Sunday 28 October 2018

Beyond belief

Ark from Northern Italy from the 17th or 18th century, at the Jewish Museum in London 




If you’ve never been to synagogue on a Saturday morning, this is what happens:

The doors of the ark (like a cupboard) are opened and the Torah is taken out.  Then we read from the Torah.  Every week, we read a little more of the story.  This week it was about God promising Abraham to make his descendants as numerous as the stars of heaven.   Then we lift the Torah up in the air for all to see.   After we read, the people at synagogue look at the Torah and sing: ‘this is the Torah that Moses gave to the people of Israel’.  The Torah is then paraded around the community.   Some people kiss the Torah as it goes by.  And then the high point of the morning…just before the Torah is returned to the ark, we sing ‘it is a tree of life for those that grasp it…its ways are ways of pleasantness and all its paths are peace’. Then the Torah is put back in the ark.

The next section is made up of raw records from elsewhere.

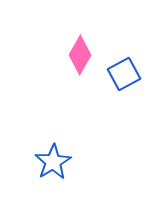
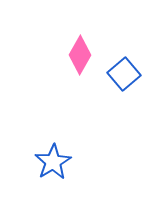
blue square: rotated 12 degrees counterclockwise
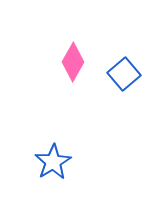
pink diamond: moved 7 px left, 7 px down
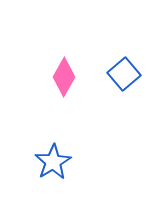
pink diamond: moved 9 px left, 15 px down
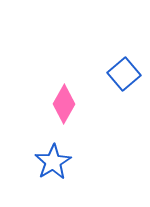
pink diamond: moved 27 px down
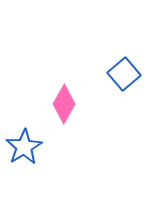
blue star: moved 29 px left, 15 px up
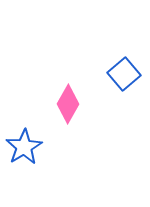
pink diamond: moved 4 px right
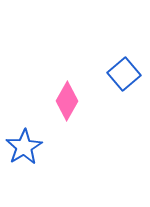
pink diamond: moved 1 px left, 3 px up
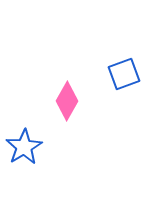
blue square: rotated 20 degrees clockwise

All over the world, for thousands of years, this drama has been played out.  The doors open, the Torah is taken out.  The Torah is read and put back and then the doors are closed again.  Like revolving doors, week after week, in communities everywhere, people expect that there will be a Torah inside the ark.

But it’s a magic trick really.  Behind the scenes, there’s a world of managers and scenery-shifters that ensure that every time the doors open the Torah will be there. In truth, the Torah doesn’t stay in the ark between services. 

My sister, Lisa, is one of the people involved in ensuring this drama plays out correctly.  After the service, she takes the Torah out of the ark and carries it to a double walled, steel safe where it is locked away, protected from vandals, thieves and fire.  Before the next Shabbat, it is taken out of the safe and put back in the ark.

She said yesterday she saw a little boy had missed his chance to kiss the Torah as it went by in the procession, so she let him kiss it before she locked it away in the steel safe.  She said his eyes lit up, with the magic of the moment. 

Next week in thousands of services, in thousands of synagogues around the world, we will once again open the doors of the ark,  take out the Torah, read from it, parade it around, kiss it, then sing ‘it is a tree of life for those that grasp it’.  No doubt we will cry.   Then we will put the Torah back in the ark.  Behind the scenes, it will be taken out and put in a safe place again.

Tonight in Pittsburgh there is a Torah scroll waiting in an ark in a dark and bloody synagogue. It wasn’t read this week, but next Shabbat; it will be taken out and read.  It will be kissed and paraded and put back in the ark.